--- RAW DATA Enclosed Below ---

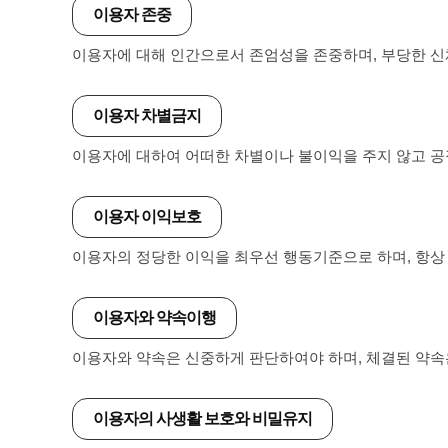
이용자 존중
이용자에 대해 인간으로서 존엄성을 존중하며, 부당한 신
이용자 차별금지
이용자에 대하여 어떠한 차별이나 불이익을 주지 않고 
이용자 이익보호
이용자의 정당한 이익을 최우선 행동기준으로 하며, 항상
이용자와 약속이행
이용자와 약속은 신중하게 판단하여야 하며, 체결된 약속
이용자의 사생활 보호와 비밀유지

--- End of Enclosed RAW DATA ---

Return all lines above that mention the word "이용자의".

이용자의 정당한 이익을 최우선 행동기준으로 하며, 항상
이용자의 사생활 보호와 비밀유지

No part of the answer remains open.